Evidemment, vingt ou trente mille ans plus tard, il ne reste plus grand chose de nos prédécesseurs. Mais les grottes où ils s'abritaient ont perduré. Et les chefs-d'oeuvres pariétaux aussi.
Les spécialistes multiplient les conjectures sur le pourquoi des grottes ornées. Certains pensent que nos ancêtres ne faisaient pas la différence entre l'image et la réalité, d'autres parlent de magie, de cérémonies incantatoires. Il y a peut-être de cela - il suffit de songer à notre télé-réalité - mais quelle que soit la fonction de ces représentations, quels que soient les rituels de passage dont elles faisaient partie, il y a la beauté saisissante de ces peintures.
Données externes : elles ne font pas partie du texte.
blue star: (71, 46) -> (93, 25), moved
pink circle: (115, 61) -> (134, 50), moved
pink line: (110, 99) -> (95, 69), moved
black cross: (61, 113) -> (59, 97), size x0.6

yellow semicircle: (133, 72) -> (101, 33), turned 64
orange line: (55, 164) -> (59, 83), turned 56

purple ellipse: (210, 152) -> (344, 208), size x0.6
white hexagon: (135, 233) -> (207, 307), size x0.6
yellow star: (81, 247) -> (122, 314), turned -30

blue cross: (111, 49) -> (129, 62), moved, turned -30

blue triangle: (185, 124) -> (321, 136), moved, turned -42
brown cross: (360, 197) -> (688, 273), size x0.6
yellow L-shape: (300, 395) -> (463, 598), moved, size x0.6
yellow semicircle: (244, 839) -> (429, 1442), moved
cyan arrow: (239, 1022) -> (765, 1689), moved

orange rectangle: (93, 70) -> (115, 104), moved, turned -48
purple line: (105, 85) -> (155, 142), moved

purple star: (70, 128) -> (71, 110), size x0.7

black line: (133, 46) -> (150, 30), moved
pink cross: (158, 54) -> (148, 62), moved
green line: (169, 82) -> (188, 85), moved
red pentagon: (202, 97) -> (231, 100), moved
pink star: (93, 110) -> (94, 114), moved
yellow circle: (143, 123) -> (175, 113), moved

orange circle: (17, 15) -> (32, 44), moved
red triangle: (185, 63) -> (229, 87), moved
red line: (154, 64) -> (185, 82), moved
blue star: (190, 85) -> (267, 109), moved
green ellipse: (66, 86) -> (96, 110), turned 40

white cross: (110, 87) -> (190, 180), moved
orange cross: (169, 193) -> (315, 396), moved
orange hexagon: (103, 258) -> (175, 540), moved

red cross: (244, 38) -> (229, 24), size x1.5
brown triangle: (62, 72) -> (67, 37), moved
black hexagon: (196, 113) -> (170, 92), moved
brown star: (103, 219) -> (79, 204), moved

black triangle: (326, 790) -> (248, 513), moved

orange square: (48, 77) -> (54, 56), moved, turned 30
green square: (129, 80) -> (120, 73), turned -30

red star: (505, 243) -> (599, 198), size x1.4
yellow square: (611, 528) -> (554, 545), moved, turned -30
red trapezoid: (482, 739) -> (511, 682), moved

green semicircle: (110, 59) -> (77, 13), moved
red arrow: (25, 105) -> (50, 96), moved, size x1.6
Des artistes oubliés, ont récolté des pigments, ocre, charbon de bois, ont façonné des pinceaux, et à la faible lueur des lampes à huile, perchés sur des échafaudages périlleux ils ont peint Altamira, Chauvet et Lascaux...
Bien sûr ce n'est pas du pastel. Mais on en est plus proche qu'avec une toile à l'acrylique. La démarche est la même : ébaucher les contours au charbon de bois ou au fusain, mettre en place les grandes masses colorées avec un pigment à peine lié, soigner les détails qui donnent le relief et la vie, et rehausser le tout pour l'éclairer.
Ces hommes ne vivaient pas dans ces cavernes profondes, ou alors à l'entrée. L'abri sous roche, lui, était largement occupé, parfois aménagé par quelques pierres
faisant fonction de muret; c'est là que l'on retrouve les restes de foyer, les reliefs de repas, les éclats et les rebuts du travail de la pierre. Plus tard, au temps de Lascaux et
d'Altamira, leur société est suffisamment complexe pour susciter l'existence de spécialistes et suppose un habitat plus élaboré. Réaliser, alors, les ensembles picturaux qui nous
occupent, montre bien qu'ils jouaient un rôle éminent, les cathédrales de l'époque en quelque sorte.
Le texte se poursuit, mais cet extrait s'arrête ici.